In July 2025, I found that Quittr had the exact same problem: an open Firebase database with no security rules. I could list all users and their data. For an app that tracks masturbation habits, that's about as sensitive as data gets.
I emailed the founders and explained the vulnerability. A developer responded, said he was "looking into ways to make our security better," and asked how I found it. I walked him through it step by step, even explained that the API key being client-sided is normal for Firebase and that they just needed to implement security rules.
Then nothing. I followed up. No response. I followed up again.
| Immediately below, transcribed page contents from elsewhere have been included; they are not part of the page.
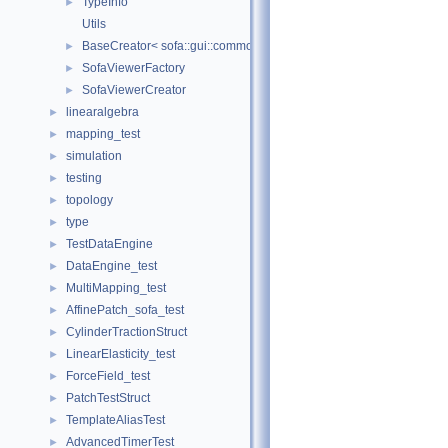
TypeInfo
►
Utils
BaseCreator< sofa::gui::common::BaseViewer, sofa::gui::common:
►
SofaViewerFactory
►
SofaViewerCreator
►
linearalgebra
►
mapping_test
►
simulation
►
testing
►
topology
►
type
►
TestDataEngine
►
DataEngine_test
►
MultiMapping_test
►
AffinePatch_sofa_test
►
CylinderTractionStruct
►
LinearElasticity_test
►
ForceField_test
►
PatchTestStruct
►
TemplateAliasTest
►
AdvancedTimerTest
►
Nothing.
Many months later, after I had forgotten about the disclosure entirely, I saw that 404 Media and Mashable had published stories about an app called Quittr having its database exposed. The name sounded familiar. I searched my emails and found out I had reported the exact same vulnerability to them months earlier. They ignored me.
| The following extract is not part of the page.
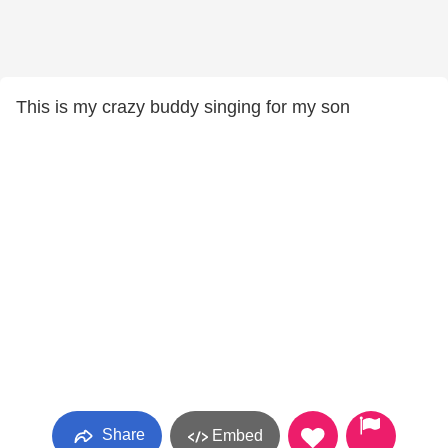
This is my crazy buddy singing for my son
Share
Embed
When 404 Media's Emanuel Maiberg called the founders, they denied there was even an issue. The same pattern as Tea, just without the $100.
The Pattern
Two different apps. Two different industries. Same vulnerability. Same outcome.
Tea paid me and said they'd fix it. They didn't. Their users' driver's licenses ended up on 4chan.
Quittr didn't even respond. Their users' most private habits ended up in the press.
Something that stuck with me: another dating app in 2024 told me they were "aware of those security issues but did not prioritize them yet" because they were "still in our testing/market validation phase." They had real users, real data, and real ad campaigns running. But because they considered themselves still in testing, security could wait. I hear this constantly.
Both Tea and Quittr had the same Firebase misconfiguration that takes minutes to find and minutes to fix. All of them had months of warning. All of them chose to do nothing.
The Developer Who Thinks Nobody Cares
Back to that Fortune 500 developer who assumed nobody would bother attacking what he built. He was wrong. Everything on the internet gets attacked. It doesn't matter if it's a dating safety app, a masturbation tracker, an internal tool at a company nobody has heard of, or the PC you're using to surf the web.
Automated scanners sweep the internet constantly. Researchers like me look at hundreds of apps. Hackers on 4chan do the same thing I do, except they don't send a polite email first. It doesn't even need to be an app or a website. If you have an IP address, you're being scanned. Bots crawl every IP range on the internet 24/7 looking for open ports, exposed databases, and misconfigured services. Most of it gets blocked, but it only takes one that doesn't.
The question isn't whether your app is important enough to be targeted. The question is whether your database is open right now, and whether you'll fix it before someone less friendly than me finds it.